Выступающие охарактеризовали положение русскоязычной литературы в своих странах. Был отмечен языковой разрыв “в Украине” (ведущий язык по употреблению – русский, а все вывески – на украинском). Андрей Хаданович сказал, что в Белоруссии русский язык может использоваться уже как литературный минус-прием, останавливающий настороженного читателя. Игорь Белов заметил, что в соседней с его родной Калининградской областью Эстонии как раз развивается литературное сотрудничество с Россией, ведется активная переводческая работа. Участники дискуссии пришли к неутешительному выводу, что в самой России нет продуманной инициативы и программ по совместному книгоизданию со странами постсоветского пространства.

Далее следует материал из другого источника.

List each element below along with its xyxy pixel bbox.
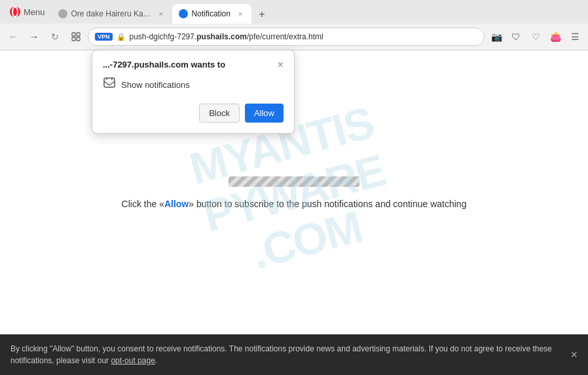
url-domain: pushails.com <box>196 32 247 41</box>
tab-title-notification: Notification <box>192 9 230 18</box>
tabs-icon <box>71 32 81 41</box>
bottom-bar-close-button[interactable]: × <box>570 348 578 362</box>
tab-favicon-notification <box>179 9 188 18</box>
svg-rect-3 <box>77 33 80 36</box>
tab-ore-dake[interactable]: Ore dake Haireru Ka… × <box>52 4 172 24</box>
reload-button[interactable]: ↻ <box>46 28 64 46</box>
popup-buttons: Block Allow <box>103 104 284 123</box>
popup-title: ...-7297.pushails.com wants to <box>103 60 225 69</box>
opera-menu-button[interactable]: Menu <box>3 0 52 24</box>
svg-rect-2 <box>72 33 75 36</box>
shield-button[interactable]: 🛡 <box>507 28 525 46</box>
notification-popup: ...-7297.pushails.com wants to × Show no… <box>92 50 295 134</box>
camera-button[interactable]: 📷 <box>487 28 505 46</box>
browser-chrome: Menu Ore dake Haireru Ka… × Notification… <box>0 0 588 50</box>
svg-rect-5 <box>77 37 80 41</box>
forward-button[interactable]: → <box>25 28 43 46</box>
address-bar-row: ← → ↻ VPN 🔒 push-dgichfg-7297.pushails.c… <box>0 24 588 50</box>
url-text: push-dgichfg-7297.pushails.com/pfe/curre… <box>130 32 323 41</box>
new-tab-button[interactable]: + <box>253 5 271 24</box>
block-button[interactable]: Block <box>199 104 240 123</box>
wallet-button[interactable]: 👛 <box>546 28 564 46</box>
tab-title-ore-dake: Ore dake Haireru Ka… <box>71 9 151 18</box>
bottom-bar: By clicking "Allow" button, you consent … <box>0 334 588 375</box>
bottom-bar-text: By clicking "Allow" button, you consent … <box>10 343 562 366</box>
toolbar-icons: 📷 🛡 ♡ 👛 ☰ <box>487 28 584 46</box>
tab-bar: Menu Ore dake Haireru Ka… × Notification… <box>0 0 588 24</box>
tab-favicon <box>58 9 67 18</box>
address-bar[interactable]: VPN 🔒 push-dgichfg-7297.pushails.com/pfe… <box>88 28 485 46</box>
popup-close-button[interactable]: × <box>278 60 284 70</box>
svg-point-0 <box>10 7 20 17</box>
opt-out-link[interactable]: opt-out page <box>111 356 155 365</box>
browser-menu-button[interactable]: ☰ <box>566 28 584 46</box>
vpn-badge: VPN <box>95 33 113 41</box>
allow-button[interactable]: Allow <box>245 104 284 123</box>
bottom-text-before-link: By clicking "Allow" button, you consent … <box>10 344 552 365</box>
notification-icon <box>103 77 116 93</box>
allow-highlight: Allow <box>164 199 189 209</box>
page-instruction: Click the «Allow» button to subscribe to… <box>122 199 467 209</box>
popup-permission: Show notifications <box>103 77 284 93</box>
progress-bar <box>229 176 359 187</box>
menu-label: Menu <box>24 7 45 17</box>
heart-button[interactable]: ♡ <box>526 28 545 46</box>
url-prefix: push-dgichfg-7297. <box>130 32 197 41</box>
lock-icon: 🔒 <box>117 33 126 41</box>
svg-rect-4 <box>72 37 75 41</box>
back-button[interactable]: ← <box>4 28 22 46</box>
tab-close-ore-dake[interactable]: × <box>156 10 166 18</box>
tabs-button[interactable] <box>67 28 85 46</box>
permission-text: Show notifications <box>121 80 190 90</box>
bell-icon <box>103 77 116 90</box>
bottom-text-after-link: . <box>155 356 157 365</box>
tab-notification[interactable]: Notification × <box>172 4 251 24</box>
tab-close-notification[interactable]: × <box>236 10 245 18</box>
opera-logo-icon <box>9 6 21 18</box>
url-path: /pfe/current/extra.html <box>247 32 323 41</box>
popup-header: ...-7297.pushails.com wants to × <box>103 60 284 70</box>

Проходивший позже круглый стол ““Метафизическая топография”: родное и иное”, организованный интернет-порталом
OpenSpace совместно с журналом “Интерпоэзия”, предложил своим участникам несколько тем для обсуждения. Каково ощущение пространства в современной русской поэзии; каковы границы пространства, которое русская поэзия считает родным; должны ли они быть изменены; может ли быть у поэта несколько “родных” стран; все ли определяется языком; какова метафизическая топография (душевная, духовная, а не политическая или географическая) русской поэзии?Одной из ключевых для дискуссии можно назвать мысль ведущего Александра Бараша о том, что у поэта всегда есть несколько “тел”: реальное тело; малая родина; квартал; город; страна; те страны, с которыми мы сталкивались в детстве и вообще в жизни. Пожалуй, размывание границ некоторых из этих “тел” и формирует метафизическую топографию современной поэзии.

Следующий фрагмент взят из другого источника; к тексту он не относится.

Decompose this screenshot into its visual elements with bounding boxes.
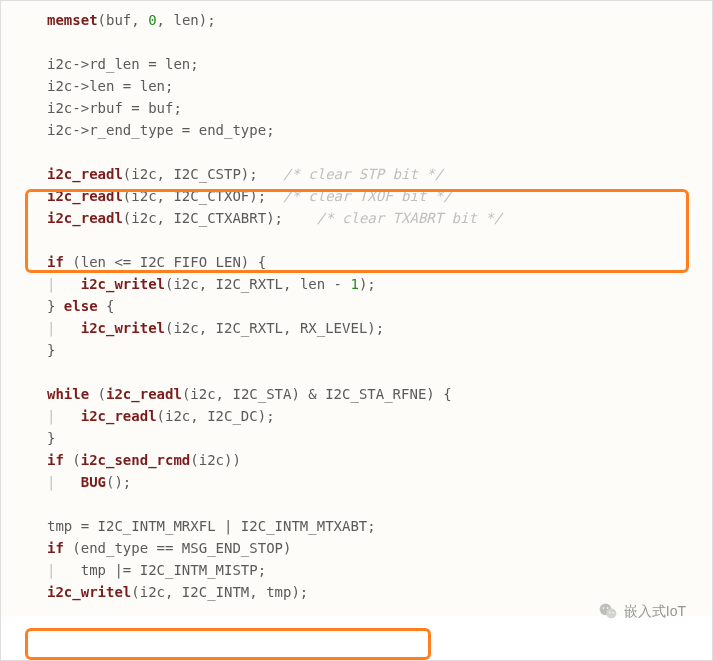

Размывание этнической, языковой, географической идентичности русской поэзии заключается в том, что у поэтов совершенно разное родное пространство. Эти различия и позволяют выстроить типологию современной русской поэзии. По мнению Ильи Кукулина, свое пространство определяется метафизикой и географическим местоположением поэта. Евгений Абдуллаев отметил очень примечательную, на его взгляд, тенденцию: для автора определяющим становится пространство, а не народ, к которому автор принадлежит, – например, русскую поэзию теперь может писать нерусский. В метафизической географии современной русской поэзии было отмечено наличие неосвоенных территорий: Дальний Восток, Южная Америка.
Часть выступавших говорила о “нормальности” глобализации для литературы, неизбежности ее во все времена. Вадим Месяц заметил, что “большие пространства – это уже величие замысла”. Возразил Леонид Костюков, рассуждавший о вреде глобализации и глобальности для литературы: “Чем меньше, тем серьезнее и глубже… Родина – это всегда малая родина, место, которое тебе впаяно в мозг в возрасте двух-трех лет”.

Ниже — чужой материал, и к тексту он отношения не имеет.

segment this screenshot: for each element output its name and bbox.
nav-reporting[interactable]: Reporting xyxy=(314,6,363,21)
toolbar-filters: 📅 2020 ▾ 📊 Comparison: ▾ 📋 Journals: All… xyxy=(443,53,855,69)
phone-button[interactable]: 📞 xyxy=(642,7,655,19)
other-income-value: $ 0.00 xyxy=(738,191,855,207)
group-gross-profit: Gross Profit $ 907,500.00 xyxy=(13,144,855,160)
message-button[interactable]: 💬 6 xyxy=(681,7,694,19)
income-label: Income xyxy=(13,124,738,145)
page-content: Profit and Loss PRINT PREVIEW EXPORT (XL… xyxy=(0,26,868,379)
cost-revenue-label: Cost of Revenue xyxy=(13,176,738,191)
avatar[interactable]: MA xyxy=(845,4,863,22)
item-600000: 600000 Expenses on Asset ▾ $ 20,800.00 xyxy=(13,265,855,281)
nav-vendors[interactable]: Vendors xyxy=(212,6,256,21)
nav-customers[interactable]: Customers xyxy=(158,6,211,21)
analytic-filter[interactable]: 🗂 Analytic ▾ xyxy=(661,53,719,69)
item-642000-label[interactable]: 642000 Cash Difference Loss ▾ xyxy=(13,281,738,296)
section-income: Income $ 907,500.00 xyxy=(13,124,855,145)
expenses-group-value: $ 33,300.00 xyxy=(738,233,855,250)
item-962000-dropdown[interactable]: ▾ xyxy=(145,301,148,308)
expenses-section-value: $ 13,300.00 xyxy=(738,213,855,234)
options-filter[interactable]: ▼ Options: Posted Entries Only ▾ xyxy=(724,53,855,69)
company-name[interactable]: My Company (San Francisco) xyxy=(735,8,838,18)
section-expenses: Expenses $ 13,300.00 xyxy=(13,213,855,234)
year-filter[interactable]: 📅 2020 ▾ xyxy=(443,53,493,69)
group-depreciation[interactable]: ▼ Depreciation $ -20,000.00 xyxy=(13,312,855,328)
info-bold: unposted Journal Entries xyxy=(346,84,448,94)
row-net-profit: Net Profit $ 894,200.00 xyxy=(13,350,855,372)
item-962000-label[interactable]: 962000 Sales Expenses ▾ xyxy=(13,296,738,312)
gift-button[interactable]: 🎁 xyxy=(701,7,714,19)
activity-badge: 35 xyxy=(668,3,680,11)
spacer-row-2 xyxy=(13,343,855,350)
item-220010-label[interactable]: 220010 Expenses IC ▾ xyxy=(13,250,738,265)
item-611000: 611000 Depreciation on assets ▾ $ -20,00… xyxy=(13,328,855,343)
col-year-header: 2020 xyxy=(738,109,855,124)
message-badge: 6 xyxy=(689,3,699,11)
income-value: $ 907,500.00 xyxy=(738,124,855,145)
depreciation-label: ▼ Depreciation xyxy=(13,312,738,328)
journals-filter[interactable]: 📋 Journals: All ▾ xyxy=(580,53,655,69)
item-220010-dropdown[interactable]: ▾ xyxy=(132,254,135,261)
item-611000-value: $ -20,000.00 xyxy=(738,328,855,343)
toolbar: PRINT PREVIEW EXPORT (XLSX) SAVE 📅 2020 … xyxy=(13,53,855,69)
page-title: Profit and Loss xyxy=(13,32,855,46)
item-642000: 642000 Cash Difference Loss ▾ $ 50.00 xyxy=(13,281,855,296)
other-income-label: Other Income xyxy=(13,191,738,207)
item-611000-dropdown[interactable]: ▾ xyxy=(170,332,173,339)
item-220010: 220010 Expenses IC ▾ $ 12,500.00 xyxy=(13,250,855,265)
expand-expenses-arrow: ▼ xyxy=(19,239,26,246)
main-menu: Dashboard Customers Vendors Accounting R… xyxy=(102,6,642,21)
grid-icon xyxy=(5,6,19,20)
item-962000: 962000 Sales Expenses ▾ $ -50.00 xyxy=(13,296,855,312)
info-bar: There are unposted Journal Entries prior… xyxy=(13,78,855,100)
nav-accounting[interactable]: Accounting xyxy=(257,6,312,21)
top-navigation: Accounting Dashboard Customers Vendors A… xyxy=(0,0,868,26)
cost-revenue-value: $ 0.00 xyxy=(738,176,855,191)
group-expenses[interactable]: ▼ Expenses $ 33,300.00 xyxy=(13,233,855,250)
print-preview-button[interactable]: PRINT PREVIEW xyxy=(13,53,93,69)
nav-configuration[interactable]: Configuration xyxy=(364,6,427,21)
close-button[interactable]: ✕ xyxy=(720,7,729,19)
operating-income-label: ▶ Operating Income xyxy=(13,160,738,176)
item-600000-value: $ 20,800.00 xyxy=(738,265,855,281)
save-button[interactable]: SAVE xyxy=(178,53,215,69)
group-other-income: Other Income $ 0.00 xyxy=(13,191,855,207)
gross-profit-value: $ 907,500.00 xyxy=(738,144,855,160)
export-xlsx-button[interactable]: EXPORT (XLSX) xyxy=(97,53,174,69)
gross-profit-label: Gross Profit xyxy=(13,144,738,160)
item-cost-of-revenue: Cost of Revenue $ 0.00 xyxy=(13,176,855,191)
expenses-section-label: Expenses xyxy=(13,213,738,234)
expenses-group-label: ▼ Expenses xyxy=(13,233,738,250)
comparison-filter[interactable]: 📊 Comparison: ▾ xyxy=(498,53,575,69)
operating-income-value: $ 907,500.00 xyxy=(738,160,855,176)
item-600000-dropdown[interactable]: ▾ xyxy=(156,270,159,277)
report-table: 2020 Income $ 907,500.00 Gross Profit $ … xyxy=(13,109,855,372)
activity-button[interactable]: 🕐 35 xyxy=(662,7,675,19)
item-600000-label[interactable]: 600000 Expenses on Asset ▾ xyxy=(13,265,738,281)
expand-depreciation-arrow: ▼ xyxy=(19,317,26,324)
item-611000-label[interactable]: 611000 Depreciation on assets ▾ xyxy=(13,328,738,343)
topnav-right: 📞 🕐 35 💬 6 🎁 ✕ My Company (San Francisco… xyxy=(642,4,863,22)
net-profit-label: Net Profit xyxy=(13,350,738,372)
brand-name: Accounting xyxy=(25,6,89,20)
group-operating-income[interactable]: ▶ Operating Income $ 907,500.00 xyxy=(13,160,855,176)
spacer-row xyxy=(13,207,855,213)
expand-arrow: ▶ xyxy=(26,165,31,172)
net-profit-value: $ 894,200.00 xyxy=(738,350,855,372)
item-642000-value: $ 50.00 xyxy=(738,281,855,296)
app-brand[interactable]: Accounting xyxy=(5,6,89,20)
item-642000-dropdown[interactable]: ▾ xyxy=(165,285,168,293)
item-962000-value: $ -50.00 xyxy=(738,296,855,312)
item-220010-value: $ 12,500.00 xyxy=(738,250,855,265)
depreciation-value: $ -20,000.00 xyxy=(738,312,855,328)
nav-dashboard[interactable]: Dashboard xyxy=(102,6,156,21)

Круглый стол “Новая социальная поэзия: реальность поэтического – реальность политического” проходил на еще новой для литературной Москвы площадке кафе
Ex libris. Минимально возможное по площади помещение кафе почти сразу разделилось на два полюса, две противоположные концепции границ поэтического. Однако выразили их оппоненты Дмитрий Кузьмин и Всеволод Емелин в симптоматично схожей речевой манере. “Является ли острая тематика индульгенцией для бессмыслицы?!” и “Я поэзию видал в гробу!” – самые характерные фразы. Нельзя не согласиться с высказыванием Станислава Львовского, который, подводя итоги круглого стола, сказал, что даже в отсутствии взаимопонимания соединение взаимоисключающих позиций на одной площадке – уже шаг в борьбе с раздробленностью российского социокультурного пространства.Существует ли вообще социальная поэзия на нашей территории? В. Емелин заявил, что в России нет гражданской поэзии, так как нет гражданского общества. А Е. Абдуллаев проницательно заметил, что в разных контекстах гражданским может оказываться любое поэтическое высказывание, если оно свободно и независимо.
Каков же общий итог этого “марафона” метапоэтических дискуссий? Очевидно, что в современном литературном быту формируются разные пространства, определяющие разные способы взаимодействия, но подмечаются и формулируются схожие составляющие “вещества поэзии”.